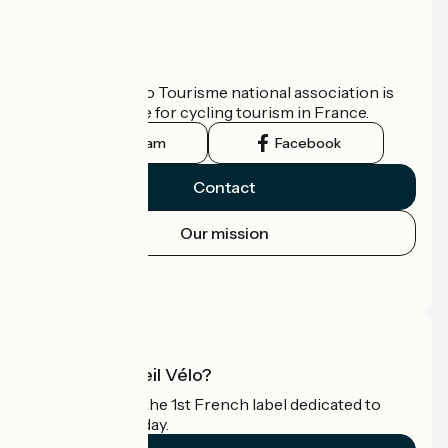
Who are we?
The France Vélo Tourisme national association is
the official guide for cycling tourism in France.
Instagram
Facebook
Contact
Our mission
Press area
Pro area
What is Accueil Vélo?
Accueil Vélo is the 1st French label dedicated to
cyclists on holiday.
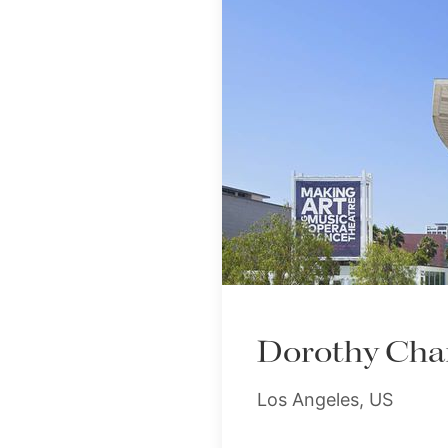
Dorothy Chan
Los Angeles, US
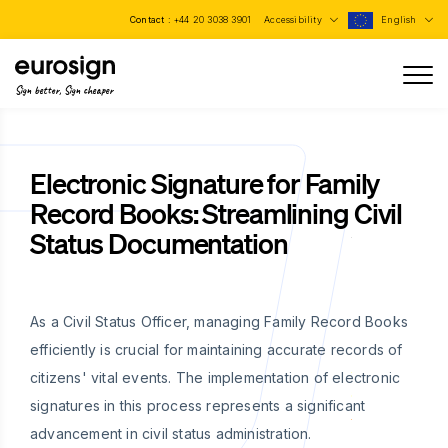
Contact :
+44 20 3038 3901
Accessibility
English
Sign better, Sign cheaper
Electronic Signature for Family
Record Books: Streamlining Civil
Status Documentation
As a Civil Status Officer, managing Family Record Books
efficiently is crucial for maintaining accurate records of
citizens' vital events. The implementation of electronic
signatures in this process represents a significant
advancement in civil status administration.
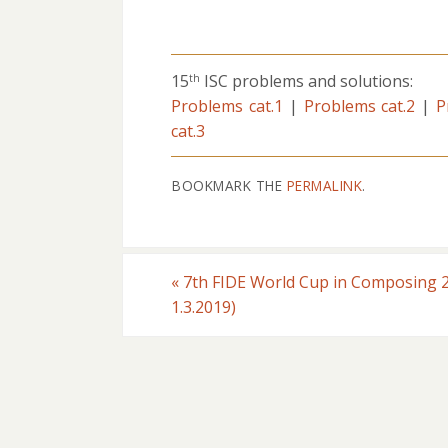
15
ISC problems and solutions:
th
Problems cat.1
|
Problems cat.2
|
P
cat.3
BOOKMARK THE
PERMALINK
.
«
7th FIDE World Cup in Composing 2
1.3.2019)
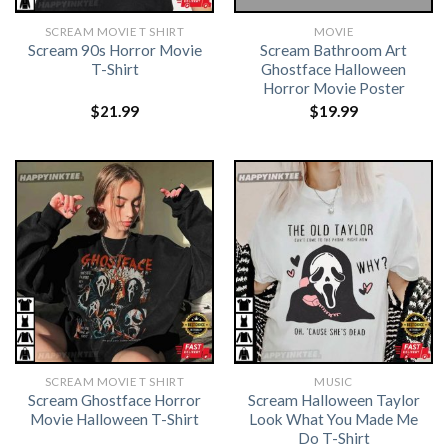
SCREAM MOVIE T SHIRT​
MOVIE
Scream 90s Horror Movie
Scream Bathroom Art
T-Shirt
Ghostface Halloween
Horror Movie Poster
$
21.99
$
19.99
SCREAM MOVIE T SHIRT​
MUSIC
Scream Ghostface Horror
Scream Halloween Taylor
Movie Halloween T-Shirt
Look What You Made Me
Do T-Shirt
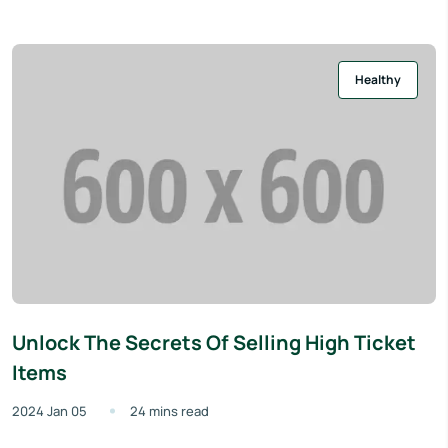
Healthy
Unlock The Secrets Of Selling High Ticket
Items
2024 Jan 05
24 mins read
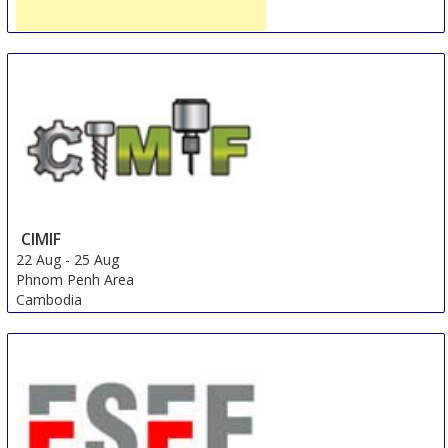
Week of Russian Goods in the Volga Region
14 Aug
-
18 Aug
Kazan
Russian Federation
CIMIF
22 Aug
-
25 Aug
Phnom Penh Area
Cambodia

◇ ◇ ◇ ◇

What the exercise asks — Leaving every picture out, return the lines from the one containing "The France Vélo" through the last line of the records exactly.

Reply —
The France Vélo Tourisme national association is
the official guide for cycling tourism in France.
Instagram
Facebook
Contact
Our mission
Press area
Pro area
What is Accueil Vélo?
Accueil Vélo is the 1st French label dedicated to
cyclists on holiday.
Dorothy Chan
Los Angeles, US
Contact :
+44 20 3038 3901
Accessibility
English
Sign better, Sign cheaper
Electronic Signature for Family
Record Books: Streamlining Civil
Status Documentation
As a Civil Status Officer, managing Family Record Books
efficiently is crucial for maintaining accurate records of
citizens' vital events. The implementation of electronic
signatures in this process represents a significant
advancement in civil status administration.
15
ISC problems and solutions:
th
Problems cat.1
|
Problems cat.2
|
P
cat.3
BOOKMARK THE
PERMALINK
.
«
7th FIDE World Cup in Composing 2
1.3.2019)
SCREAM MOVIE T SHIRT​
MOVIE
Scream 90s Horror Movie
Scream Bathroom Art
T-Shirt
Ghostface Halloween
Horror Movie Poster
$
21.99
$
19.99
SCREAM MOVIE T SHIRT​
MUSIC
Scream Ghostface Horror
Scream Halloween Taylor
Movie Halloween T-Shirt
Look What You Made Me
Do T-Shirt
Healthy
Unlock The Secrets Of Selling High Ticket
Items
2024 Jan 05
24 mins read
Week of Russian Goods in the Volga Region
14 Aug
-
18 Aug
Kazan
Russian Federation
CIMIF
22 Aug
-
25 Aug
Phnom Penh Area
Cambodia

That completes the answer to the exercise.